### What you have to do
Check every line of the data for the word "nuestro", and copy those that have it.
··· Extracted records
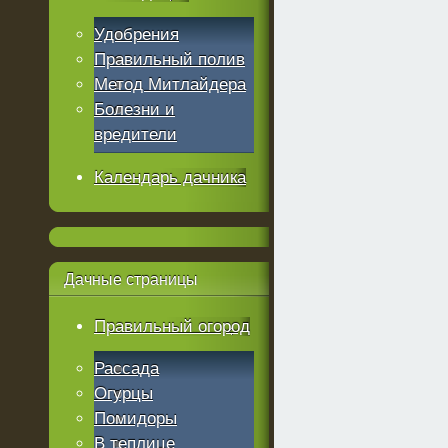
Удобрения
Правильный полив
Метод Митлайдера
Болезни и
вредители
Календарь дачника
Дачные
страницы
Правильный огород
Рассада
Огурцы
Помидоры
В теплице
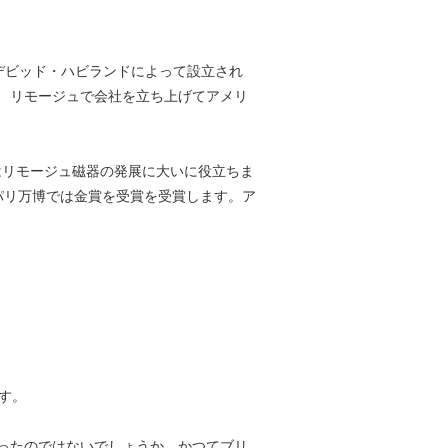
易商デビッド・ハビランドによって設立され
、リモージュで会社を立ち上げてアメリ
消費地はリモージュ磁器の発展に大いに役立ちま
のパリ万博では金賞を受賞を受賞します。ア
ます。
ったのではないでしょうか。かつてブリ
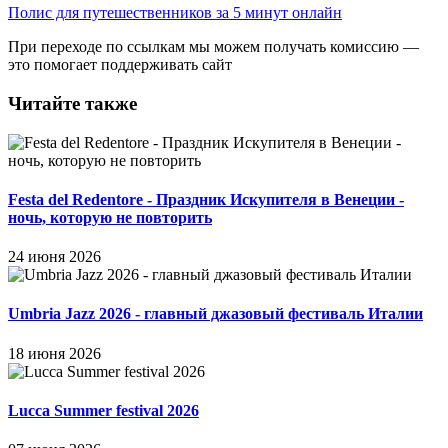
Полис для путешественников за 5 минут онлайн
При переходе по ссылкам мы можем получать комиссию —
это помогает поддерживать сайт
Читайте также
Festa del Redentore - Праздник Искупителя в Венеции -
ночь, которую не повторить
24 июня 2026
Umbria Jazz 2026 - главный джазовый фестиваль Италии
18 июня 2026
Lucca Summer festival 2026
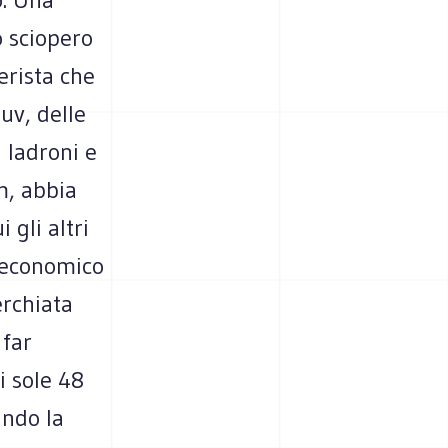
 sciopero
berista che
uv, delle
 ladroni e
m, abbia
 gli altri
o economico
erchiata
 far
i sole 48
ando la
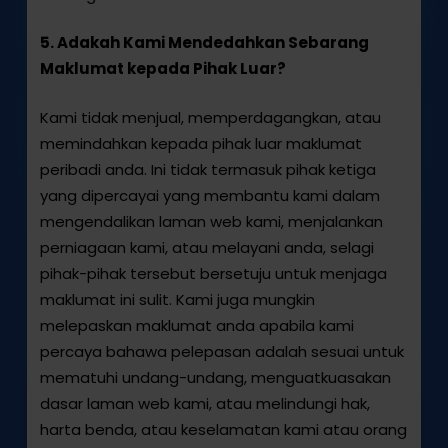
5. Adakah Kami Mendedahkan Sebarang
Maklumat kepada Pihak Luar?
Kami tidak menjual, memperdagangkan, atau
memindahkan kepada pihak luar maklumat
peribadi anda. Ini tidak termasuk pihak ketiga
yang dipercayai yang membantu kami dalam
mengendalikan laman web kami, menjalankan
perniagaan kami, atau melayani anda, selagi
pihak-pihak tersebut bersetuju untuk menjaga
maklumat ini sulit. Kami juga mungkin
melepaskan maklumat anda apabila kami
percaya bahawa pelepasan adalah sesuai untuk
mematuhi undang-undang, menguatkuasakan
dasar laman web kami, atau melindungi hak,
harta benda, atau keselamatan kami atau orang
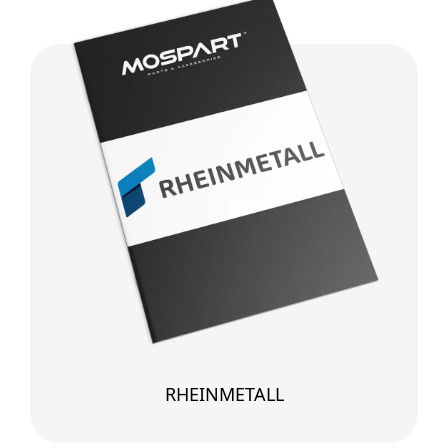
RHEINMETALL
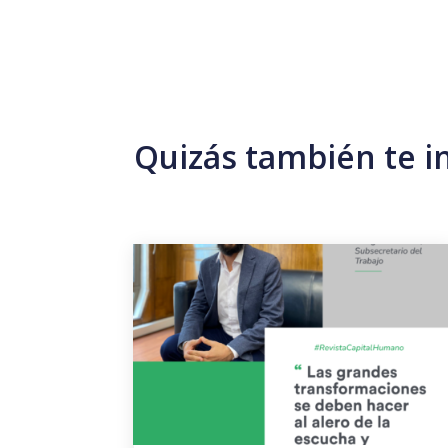
Quizás también te i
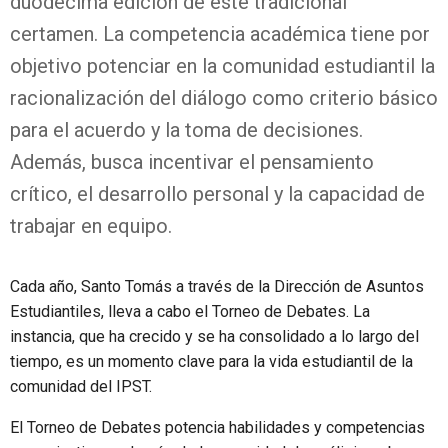
duodécima edición de este tradicional
certamen. La competencia académica tiene por
objetivo potenciar en la comunidad estudiantil la
racionalización del diálogo como criterio básico
para el acuerdo y la toma de decisiones.
Además, busca incentivar el pensamiento
crítico, el desarrollo personal y la capacidad de
trabajar en equipo.
Cada año, Santo Tomás a través de la Dirección de Asuntos
Estudiantiles, lleva a cabo el Torneo de Debates. La
instancia, que ha crecido y se ha consolidado a lo largo del
tiempo, es un momento clave para la vida estudiantil de la
comunidad del IPST.
El Torneo de Debates potencia habilidades y competencias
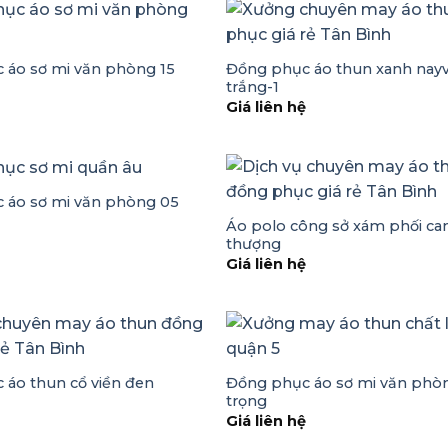
Đồng phục áo thun xanh nayv
 áo sơ mi văn phòng 15
trắng-1
ệ
Giá liên hệ
 áo sơ mi văn phòng 05
ệ
Áo polo công sở xám phối ca
thượng
Giá liên hệ
Đồng phục áo sơ mi văn phò
 áo thun cổ viền đen
trọng
ệ
Giá liên hệ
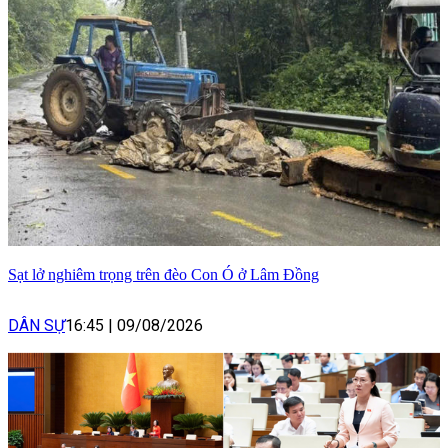
Sạt lở nghiêm trọng trên đèo Con Ó ở Lâm Đồng
DÂN SỰ
16:45
|
09/08/2026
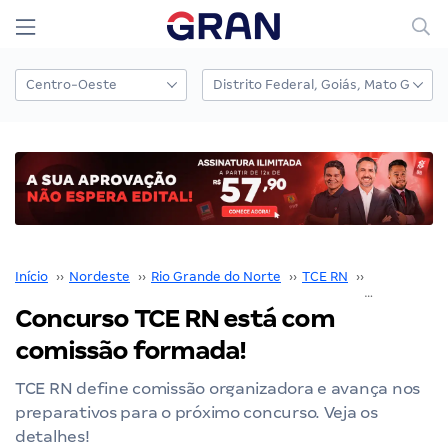
Início
››
Nordeste
››
Rio Grande do Norte
››
TCE RN
››
Concurso T
Concurso TCE RN está com
comissão formada!
TCE RN define comissão organizadora e avança nos
preparativos para o próximo concurso. Veja os
detalhes!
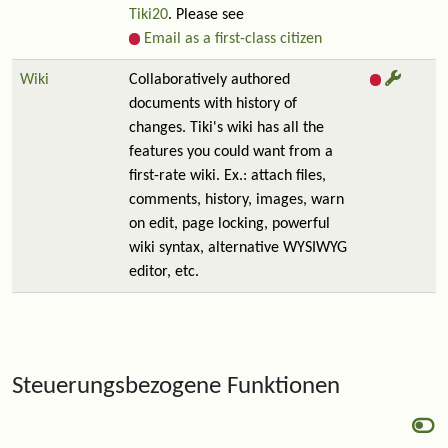
Tiki20
. Please see
Email as a first-class citizen
Wiki
Collaboratively authored
documents with history of
changes. Tiki's wiki has all the
features you could want from a
first-rate wiki. Ex.: attach files,
comments, history, images, warn
on edit, page locking, powerful
wiki syntax, alternative WYSIWYG
editor, etc.
Steuerungsbezogene Funktionen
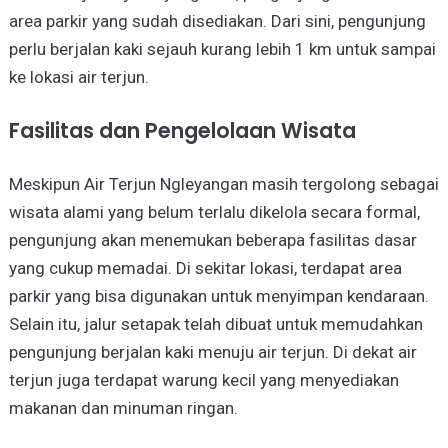
area parkir yang sudah disediakan. Dari sini, pengunjung
perlu berjalan kaki sejauh kurang lebih 1 km untuk sampai
ke lokasi air terjun.
Fasilitas dan Pengelolaan Wisata
Meskipun Air Terjun Ngleyangan masih tergolong sebagai
wisata alami yang belum terlalu dikelola secara formal,
pengunjung akan menemukan beberapa fasilitas dasar
yang cukup memadai. Di sekitar lokasi, terdapat area
parkir yang bisa digunakan untuk menyimpan kendaraan.
Selain itu, jalur setapak telah dibuat untuk memudahkan
pengunjung berjalan kaki menuju air terjun. Di dekat air
terjun juga terdapat warung kecil yang menyediakan
makanan dan minuman ringan.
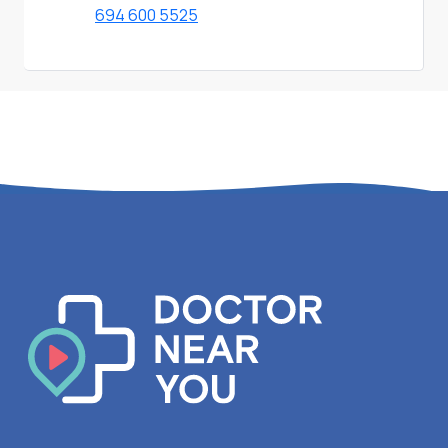
694 600 5525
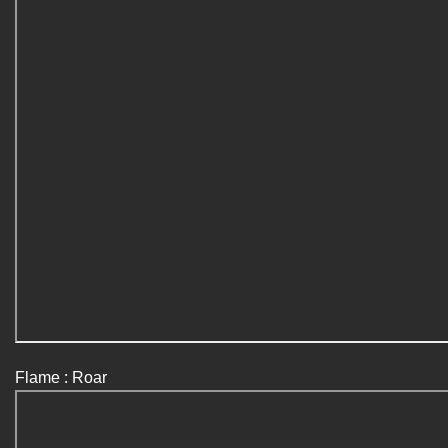
Flame : Roar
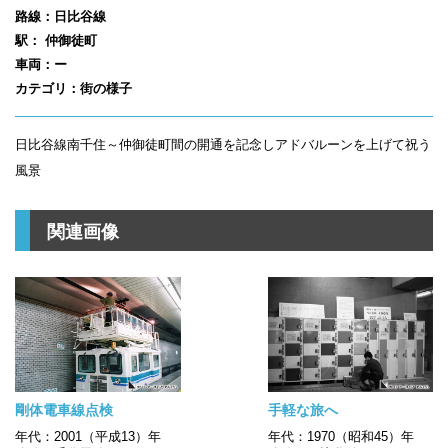
路線：日比谷線
駅： 仲御徒町
車両：ー
カテゴリ：街の様子
日比谷線南千住～仲御徒町間の開通を記念しアドバルーンを上げて祝う
風景
関連画像
剛体電車線点検
手軽な旅へ
年代：2001（平成13）年
年代：1970（昭和45）年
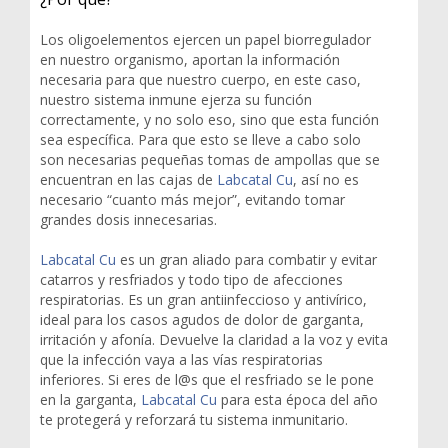
Los oligoelementos ejercen un papel biorregulador
en nuestro organismo, aportan la información
necesaria para que nuestro cuerpo, en este caso,
nuestro sistema inmune ejerza su función
correctamente, y no solo eso, sino que esta función
sea específica. Para que esto se lleve a cabo solo
son necesarias pequeñas tomas de ampollas que se
encuentran en las cajas de
Labcatal Cu
, así no es
necesario “cuanto más mejor”, evitando tomar
grandes dosis innecesarias.
Labcatal Cu
es un gran aliado para combatir y evitar
catarros y resfriados y todo tipo de afecciones
respiratorias. Es un gran antiinfeccioso y antivírico,
ideal para los casos agudos de dolor de garganta,
irritación y afonía. Devuelve la claridad a la voz y evita
que la infección vaya a las vías respiratorias
inferiores. Si eres de l@s que el resfriado se le pone
en la garganta,
Labcatal Cu
para esta época del año
te protegerá y reforzará tu sistema inmunitario.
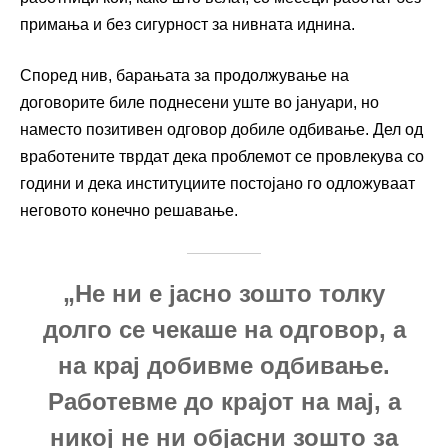
примања и без сигурност за нивната иднина.
Според нив, барањата за продолжување на
договорите биле поднесени уште во јануари, но
наместо позитивен одговор добиле одбивање. Дел од
вработените тврдат дека проблемот се провлекува со
години и дека институциите постојано го одложуваат
неговото конечно решавање.
„Не ни е јасно зошто толку
долго се чекаше на одговор, а
на крај добивме одбивање.
Работевме до крајот на мај, а
никој не ни објасни зошто за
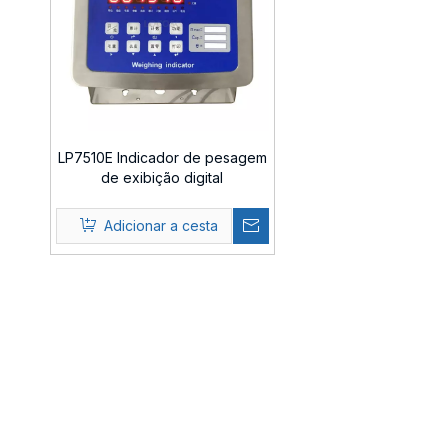
LP7510E Indicador de pesagem
de exibição digital
Adicionar a cesta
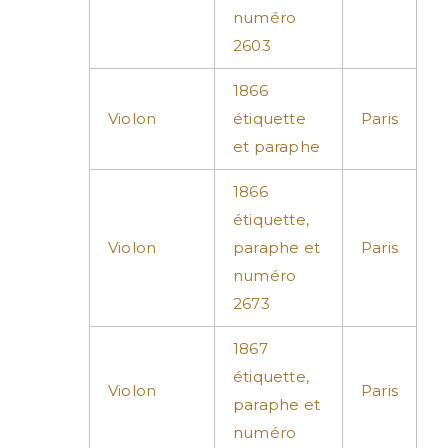
numéro
2603
1866
Violon
étiquette
Paris
et paraphe
1866
étiquette,
Violon
paraphe et
Paris
numéro
2673
1867
étiquette,
Violon
Paris
paraphe et
numéro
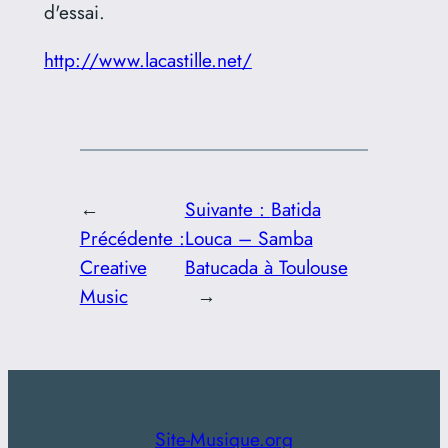
d'essai.
http://www.lacastille.net/
←
Suivante :
Batida
Précédente :
Louca – Samba
Creative
Batucada à Toulouse
Music
→
Site-Musique.org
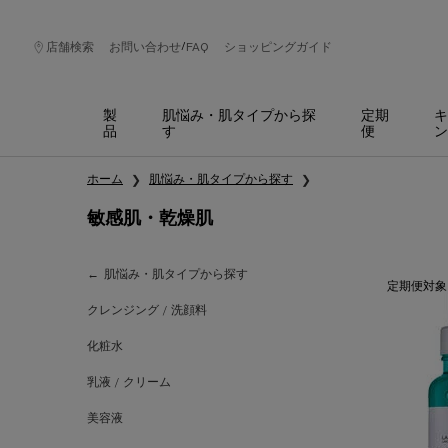
/
店舗検索
お問い合わせ
FAQ
ショッピングガイド
製
肌悩み・肌タイプから探
定期
キ
品
す
便
ン
メインコンテンツ
ホーム
肌悩み・肌タイプから探す
敏感肌・乾燥肌
敏感肌・乾燥肌
肌悩み・肌タイプから探す
定期便対象
クレンジング / 洗顔料
化粧水
乳液 / クリーム
美容液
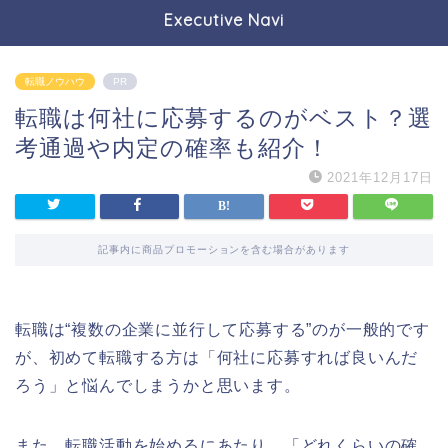
Executive Navi
転職ノウハウ
PR
転職は何社に応募するのがベスト？選
考通過や内定の確率も紹介！
2021年12月17日
記事内に商品プロモーションを含む場合があります
転職は“複数の企業に並行して応募する”のが一般的です
が、初めて転職する方は「何社に応募すれば良いんだ
ろう」と悩んでしまうかと思います。
また、転職活動を始めるにあたり、「どれくらいの確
······
### Answer to this problem
en nuestro organismo, aportan la información
necesaria para que nuestro cuerpo, en este caso,
nuestro sistema inmune ejerza su función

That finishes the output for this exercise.